В 1929 году противники спектакля добьются того, что он на три года исчезнет с мхатовской афиши. В феврале 1932 года, после многих событий, о которых нам еще предстоит рассказать, спектакль «Дни Турбиных» будет возобновлен по личному указанию Сталина. Возрожденный спектакль Булгаков опишет своему товарищу П. С. Попову в таких красках, которые замечательно поясняют, почему в Художественном театре считают «Дни Турбиных» «Чайкой» второго поколения художественников:
«В зале я не был. Я был за кулисами, и актеры волновались так, что заразили меня. Я стал перемещаться с места на место, опустели руки и ноги. Во всех концах звонки, то свет ударит в софитах, то вдруг, как в шахте, тьма и загораются фонарики помощников, и кажется, что спектакль идет с вертящей голову быстротой. Только что тоскливо пели петлюровцы, а потом взрыв света, и в полутьме вижу, как выбежал Топорков и стоит на деревянной лестнице и дышит, дышит. Наберет воздуху в грудь и никак с ним не расстанется. Стоит тень 18-го года, вымотавшаяся в беготне по лестницам гимназии, и ослабевшими руками расстегивает ворот шинели. Потом вдруг тень ожила, спрятала папаху, вынула револьвер и опять спряталась в гимназии (Топорков играет Мышла-евского первоклассно). Актеры волновались так, что бледнели под гримом, тело их покрывалось потом, а глаза были замученные, настороженные, выспрашивающие.
Когда возбужденные до предела петлюровцы погнали Николку, помощник выстрелил у моего уха из револьвера и этим мгновенно привел меня в себя.
На кругу стало просторно, появилось пианино, и мальчик-баритон запел эпиталаму».
Осенью 1926 года атмосфера была иной.

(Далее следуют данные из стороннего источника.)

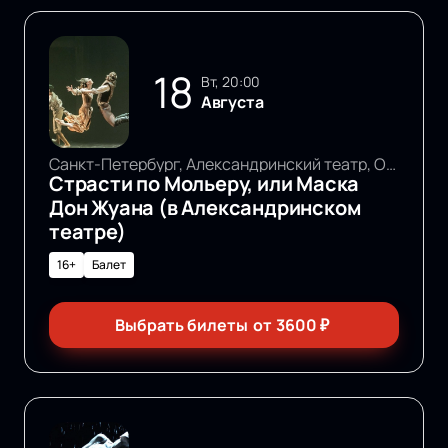
18
вт, 20:00
Августа
Санкт-Петербург, Александринский театр, Основная сцена
Страсти по Мольеру, или Маска
Дон Жуана (в Александринском
театре)
16+
Балет
Выбрать билеты
от
3600
₽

После премьеры актеры, как это заведено, ободрили и обласкали автора нежными надписями на фотографиях и программках. Всеволод Вербицкий написал: «Если б у меня был собственный театр, я сделал бы его домом Булгакова». Марк Прудкин сочинил не менее трогательно: «Работа над «Турбиными» не забудется, как первая любовь»12.
Спектакль шел почти через день. Актеры проснулись знаменитыми. Театр был переполнен фразами и словечками из «Турбиных». Если кто-нибудь ушел не вовремя, говорили: «Эх, прощелыга, смылся»; если главный администратор Ф. Михальский отдыхал в своем кабинете, настойчивых просителей осаживали: «Гетман почивает». Эти сугубо театральные мелочи занес в дневник все тот же Алексей Васильевич Гаврилов, влюбленный дежурный милиционер, первый историограф легендарного спектакля.